This F*cking Sucks is how I felt today until I got on the computer and found this quote from John Wayne.
“Courage is being scared to death, but saddling up anyway." -John Wayne
I wanted to sit on the floor and cry or scream. I wanted to yell at someone for not being able to tell me what is wrong with Jordan. I wanted to throw things and run far away. I am frustrated because she is sad and depressed and I feel like I am not helping her. Then I read this quote and realized I could not hide. I needed to Saddle Up.
So that is what I am doing. Her platelets are 71K, which is great. We are keeping the course of prednisone for the next 3 days and then lowering it to 40 mgs a day. We go to a new doctor next Wednesday and hopefully her platelets will be even higher then.

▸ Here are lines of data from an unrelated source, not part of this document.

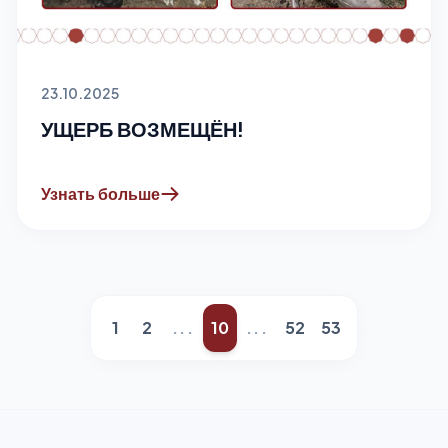
23.10.2025
УЩЕРБ ВОЗМЕЩЁН!
Узнать больше
1
2
...
10
...
52
53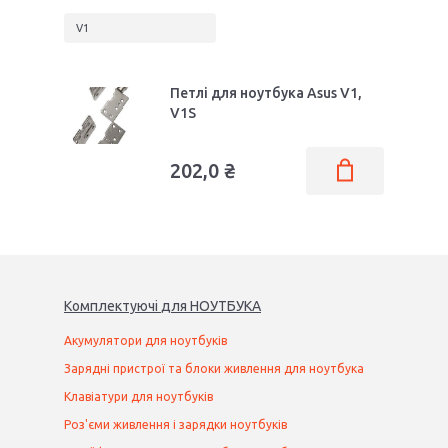
V1
Петлі для ноутбука Asus V1,
V1S
202,0 ₴
Комплектуючі
для
НОУТБУК
А
Акумулятори для ноутбуків
Зарядні пристрої та блоки живлення для ноутбука
Клавіатури для ноутбуків
Роз'єми живлення і зарядки ноутбуків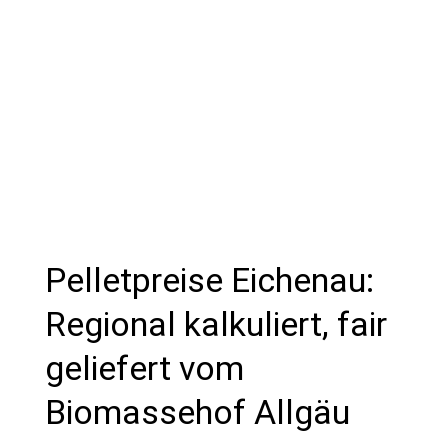
Pelletpreise Eichenau:
Regional kalkuliert, fair
geliefert vom
Biomassehof Allgäu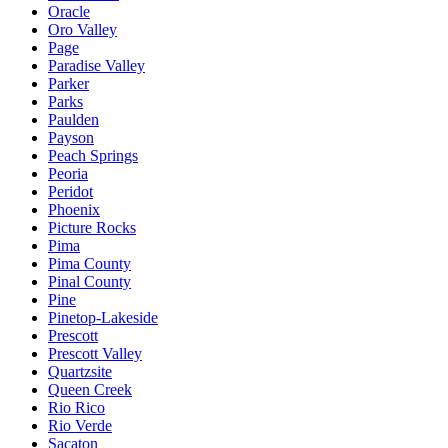
Oracle
Oro Valley
Page
Paradise Valley
Parker
Parks
Paulden
Payson
Peach Springs
Peoria
Peridot
Phoenix
Picture Rocks
Pima
Pima County
Pinal County
Pine
Pinetop-Lakeside
Prescott
Prescott Valley
Quartzsite
Queen Creek
Rio Rico
Rio Verde
Sacaton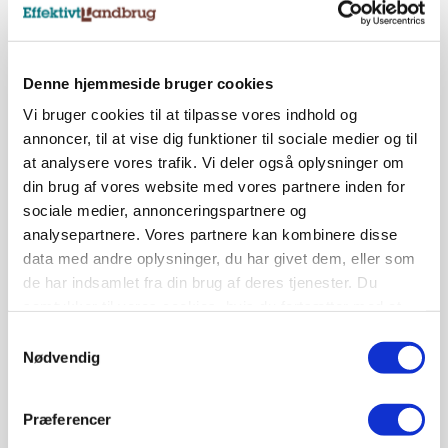
Loading...
Denne hjemmeside bruger cookies
Vi bruger cookies til at tilpasse vores indhold og
annoncer, til at vise dig funktioner til sociale medier og til
at analysere vores trafik. Vi deler også oplysninger om
din brug af vores website med vores partnere inden for
sociale medier, annonceringspartnere og
analysepartnere. Vores partnere kan kombinere disse
data med andre oplysninger, du har givet dem, eller som
de har indsamlet fra din brug af deres tjenester. Du
BUSINESS
Underskud på 25 mio.: Faldende efterspørgsel i
samtykker til vores cookies, hvis du fortsætter med at
USA påvirker fynsk maskinfabrik
anvende vores hjemmeside.
Samtykkevalg
Nødvendig
Præferencer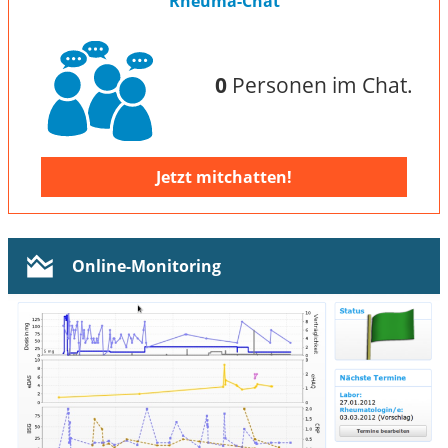
Rheuma-Chat
0
Personen im Chat.
Jetzt mitchatten!
Online-Monitoring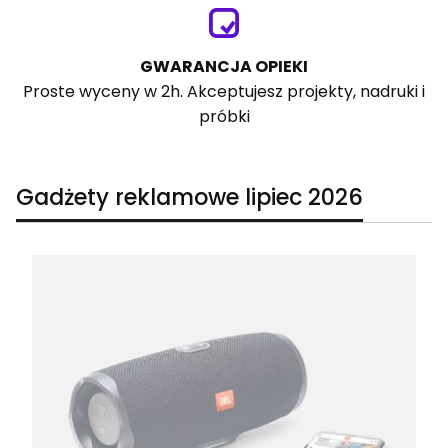
GWARANCJA OPIEKI
Proste wyceny w 2h. Akceptujesz projekty, nadruki i
próbki
Gadżety reklamowe lipiec 2026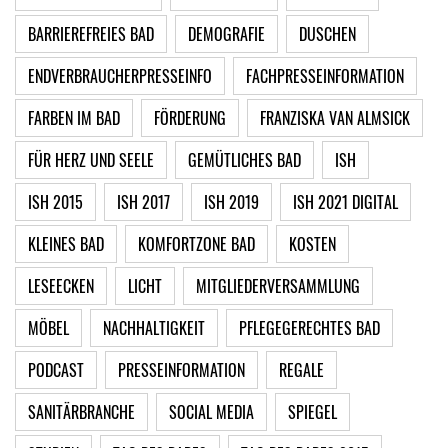
BARRIEREFREIES BAD
DEMOGRAFIE
DUSCHEN
ENDVERBRAUCHERPRESSEINFO
FACHPRESSEINFORMATION
FARBEN IM BAD
FÖRDERUNG
FRANZISKA VAN ALMSICK
FÜR HERZ UND SEELE
GEMÜTLICHES BAD
ISH
ISH 2015
ISH 2017
ISH 2019
ISH 2021 DIGITAL
KLEINES BAD
KOMFORTZONE BAD
KOSTEN
LESEECKEN
LICHT
MITGLIEDERVERSAMMLUNG
MÖBEL
NACHHALTIGKEIT
PFLEGEGERECHTES BAD
PODCAST
PRESSEINFORMATION
REGALE
SANITÄRBRANCHE
SOCIAL MEDIA
SPIEGEL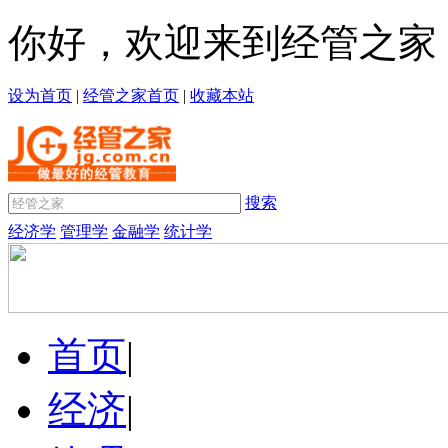
你好，欢迎来到经管之家
设为首页
|
经管之家首页
|
收藏本站
搜索
经济学
管理学
金融学
统计学
首页
|
经济
|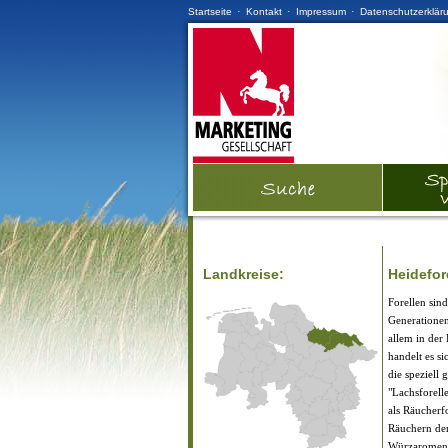
·
·
·
Startseite
Kontakt
Impressum
Datenschutzerklär
Landkreise:
Heidefor
Forellen sind
Generationen
allem in der
handelt es s
die speziell 
"Lachsforell
als Räucherfo
Räuchern der
Würzaromen 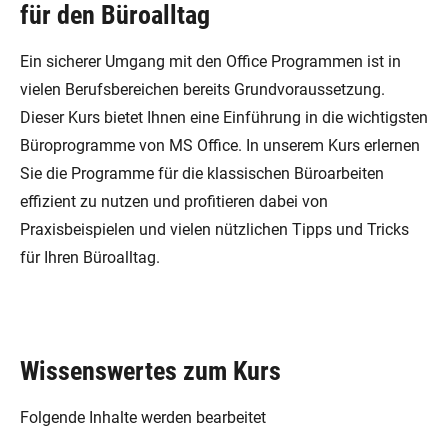
für den Büroalltag
Ein sicherer Umgang mit den Office Programmen ist in
vielen Berufsbereichen bereits Grundvoraussetzung.
Dieser Kurs bietet Ihnen eine Einführung in die wichtigsten
Büroprogramme von MS Office. In unserem Kurs erlernen
Sie die Programme für die klassischen Büroarbeiten
effizient zu nutzen und profitieren dabei von
Praxisbeispielen und vielen nützlichen Tipps und Tricks
für Ihren Büroalltag.
Wissenswertes zum Kurs
Folgende Inhalte werden bearbeitet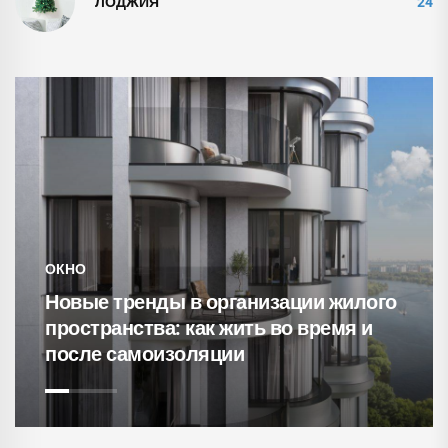
ЛОДЖИЯ
24
ОКНО
Новые тренды в организации жилого
пространства: как жить во время и
после самоизоляции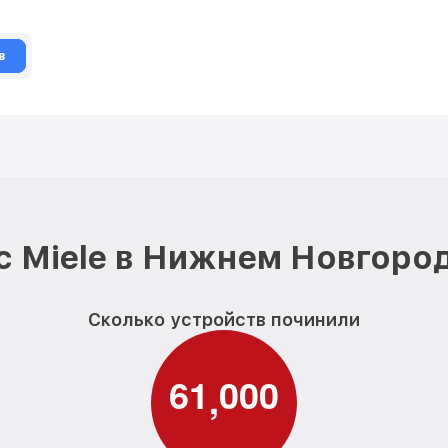
в
 Miele в Нижнем Новгоро
Сколько устройств починили
6
1
0
0
0
,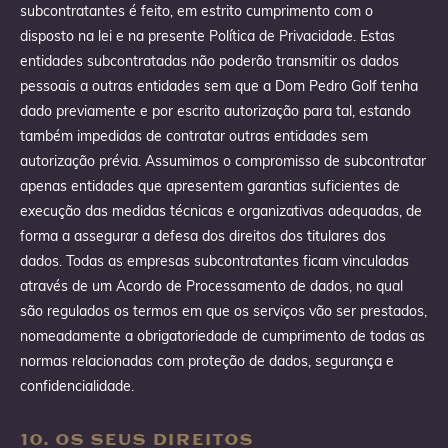
subcontratantes é feito, em estrito cumprimento com o
disposto na lei e na presente Política de Privacidade. Estas
entidades subcontratadas não poderão transmitir os dados
pessoais a outras entidades sem que a Dom Pedro Golf tenha
dado previamente e por escrito autorização para tal, estando
também impedidas de contratar outras entidades sem
autorização prévia. Assumimos o compromisso de subcontratar
apenas entidades que apresentem garantias suficientes de
execução das medidas técnicas e organizativas adequadas, de
forma a assegurar a defesa dos direitos dos titulares dos
dados. Todas as empresas subcontratantes ficam vinculadas
através de um Acordo de Processamento de dados, no qual
são regulados os termos em que os serviços vão ser prestados,
nomeadamente a obrigatoriedade de cumprimento de todas as
normas relacionadas com proteção de dados, segurança e
confidencialidade.
10. OS SEUS DIREITOS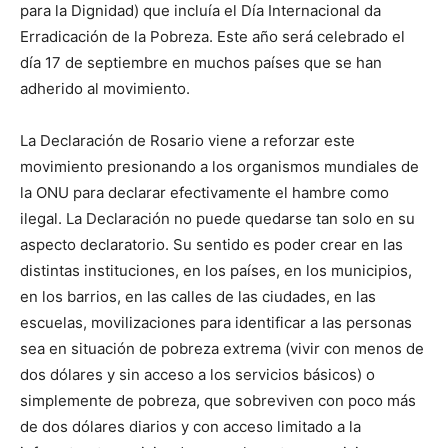
para la Dignidad) que incluía el Día Internacional da
Erradicación de la Pobreza. Este año será celebrado el
día 17 de septiembre en muchos países que se han
adherido al movimiento.
La Declaración de Rosario viene a reforzar este
movimiento presionando a los organismos mundiales de
la ONU para declarar efectivamente el hambre como
ilegal. La Declaración no puede quedarse tan solo en su
aspecto declaratorio. Su sentido es poder crear en las
distintas instituciones, en los países, en los municipios,
en los barrios, en las calles de las ciudades, en las
escuelas, movilizaciones para identificar a las personas
sea en situación de pobreza extrema (vivir con menos de
dos dólares y sin acceso a los servicios básicos) o
simplemente de pobreza, que sobreviven con poco más
de dos dólares diarios y con acceso limitado a la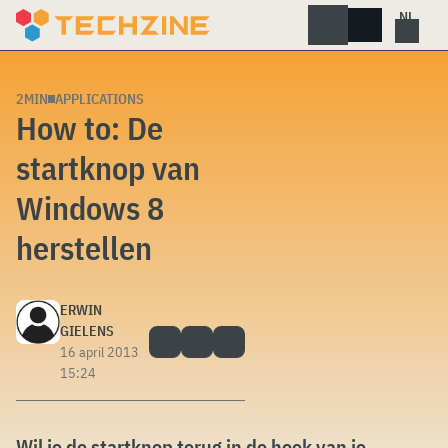
Skip
to
content
2MIN
APPLICATIONS
How to: De
startknop van
Windows 8
herstellen
ERWIN
GIELENS
16 april 2013
15:24
Wil je de startknop terug in de hoek van je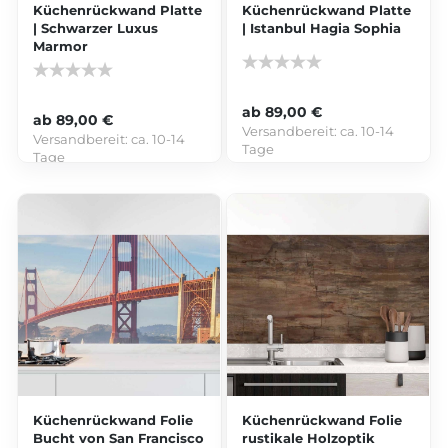
Küchenrückwand Platte
Küchenrückwand Platte
| Schwarzer Luxus
| Istanbul Hagia Sophia
Marmor
ab 89,00 €
ab 89,00 €
Versandbereit:
ca. 10-14
Versandbereit:
ca. 10-14
Tage
Tage
Küchenrückwand Folie
Küchenrückwand Folie
Bucht von San Francisco
rustikale Holzoptik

She has some cookie ideas that she wants to try, hope even is ready to be a guinea pig for her creations. She has moments when she is really down and I am trying to do as many fun things with her as I can. We talked about going back to school and have a game plan worked out. She learned she can still go to the dentist and if she needs teeth pulled we can do something so she can have that done.
All and all positive stuff, my frustrations will always be here I just need to keep them at bay.
As for Devon, I think he is fine. I believe he might be allergic to almonds, which is what caused him to get sick yesterday.
Have a wonderful week and we will keep you all posted. Thanks again for the love, support and strength, it means the world to me.